Transcribe the following entries word for word; no picture is to appear in the copy.

DATA UNDER STUDY:
==*==

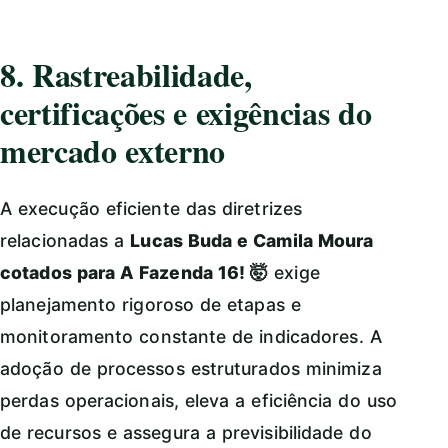
8. Rastreabilidade,
certificações e exigências do
mercado externo
A execução eficiente das diretrizes
relacionadas a
Lucas Buda e Camila Moura
cotados para A Fazenda 16! 🤯
exige
planejamento rigoroso de etapas e
monitoramento constante de indicadores. A
adoção de processos estruturados minimiza
perdas operacionais, eleva a eficiência do uso
de recursos e assegura a previsibilidade do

==*==

RESPONSE TO THIS EXERCISE:
8. Rastreabilidade,
certificações e exigências do
mercado externo
A execução eficiente das diretrizes
relacionadas a
Lucas Buda e Camila Moura
cotados para A Fazenda 16! 🤯
exige
planejamento rigoroso de etapas e
monitoramento constante de indicadores. A
adoção de processos estruturados minimiza
perdas operacionais, eleva a eficiência do uso
de recursos e assegura a previsibilidade do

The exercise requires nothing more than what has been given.